Malgré la relative nouveauté de ces types d’initiatives, on remarque qu’elles empruntent la plupart du temps des modes d’organisations traditionnels issus de l’économie sociale, soit les coopératives, les associations et les OBNL. S’il est vrai que le mouvement de l’économie sociale en général et le mouvement coopératif en particulier connaissent un essor au XXIe siècle (Favreau et Hébert, 2012; Draperi, 2012), plusieurs considèrent qu’il leur manque un projet et un leadership politique afin de pouvoir se positionner comme une vraie alternative aux failles du système économique dominant (Favreau, 2010; Draperi, 2012; Wright, 2014; Borrits, 2015). Suivant Borrits (2018 : 17), « [s]i la forme coopérative d’entreprise reste un cadre largement utilisé dans les expériences alternatives [comme les communs], le mouvement coopératif international s’est aujourd’hui tellement institutionnalisé qu’il ne constitue plus une force transformatrice ». Dans cette perspective, la revendication des communs peut-elle être le signe d’un changement de paradigme par l’émergence d’une vision plus politisée et transformatrice de l’économie sociale? Quelles spécificités, continuités historiques et différences entre les formes traditionnelles de l’économie sociale et celles plus actuelles se revendiquant des communs? Bref, assiste-t-on à un renouveau et/ou une politisation de l’économie sociale au Québec via l’émergence de nouveaux projets socio-économiques plus radicaux, appelant à l’autogouvernement, la libération du travail et la construction d’utopies réelles pour bâtir une société post-capitaliste (Wright, 2020)? 

Ce numéro vise à explorer les dimensions sociales, économiques, historiques, culturelles et artistiques des nouvelles formes de coopération, de communs et d’autogouvernement au Québec, incluant des exemples chez les peuples autochtones, comme la Coop Nitaskinan. L’objectif n’est pas de tracer un portrait exhaustif des initiatives collectives sur l’ensemble du territoire, mais de proposer une analyse de la signification politique de ces phénomènes. 
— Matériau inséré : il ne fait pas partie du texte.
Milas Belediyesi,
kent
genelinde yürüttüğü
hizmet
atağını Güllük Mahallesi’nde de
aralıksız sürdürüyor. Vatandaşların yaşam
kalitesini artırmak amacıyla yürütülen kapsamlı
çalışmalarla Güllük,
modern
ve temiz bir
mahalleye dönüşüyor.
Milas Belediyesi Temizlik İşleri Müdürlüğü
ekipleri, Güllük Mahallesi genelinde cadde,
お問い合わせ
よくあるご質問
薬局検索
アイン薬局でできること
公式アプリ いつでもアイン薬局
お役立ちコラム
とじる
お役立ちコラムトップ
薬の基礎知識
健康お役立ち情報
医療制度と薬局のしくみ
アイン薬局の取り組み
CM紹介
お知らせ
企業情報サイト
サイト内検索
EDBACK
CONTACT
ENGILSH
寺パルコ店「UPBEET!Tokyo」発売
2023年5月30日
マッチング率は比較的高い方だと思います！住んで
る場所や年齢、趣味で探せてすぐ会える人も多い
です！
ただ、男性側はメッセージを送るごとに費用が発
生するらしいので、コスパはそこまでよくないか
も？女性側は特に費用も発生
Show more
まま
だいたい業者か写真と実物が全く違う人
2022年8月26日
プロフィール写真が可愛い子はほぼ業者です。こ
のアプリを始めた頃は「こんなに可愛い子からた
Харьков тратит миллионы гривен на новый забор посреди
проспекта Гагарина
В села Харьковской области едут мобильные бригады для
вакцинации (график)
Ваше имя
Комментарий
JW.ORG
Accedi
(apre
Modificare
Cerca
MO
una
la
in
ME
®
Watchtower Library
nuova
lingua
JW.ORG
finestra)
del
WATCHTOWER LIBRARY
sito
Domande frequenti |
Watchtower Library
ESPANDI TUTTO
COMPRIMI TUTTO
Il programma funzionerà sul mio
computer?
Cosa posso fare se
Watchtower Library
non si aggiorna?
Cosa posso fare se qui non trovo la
Voici les trois travaux de recherche suggérés: 

  1. Travaux empiriques/enquêtes : expériences concrètes ayant émergé au Québec dans les deux dernières décennies.
  2. Travaux historiques : genèse et évolution de l’économie sociale, des expériences d’autogouvernement/autogestion et des communs au Québec.
  3. Travaux comparatifs : analyse comparative entre un cas québécois et un ou plusieurs cas ailleurs au Canada ou à l’étranger.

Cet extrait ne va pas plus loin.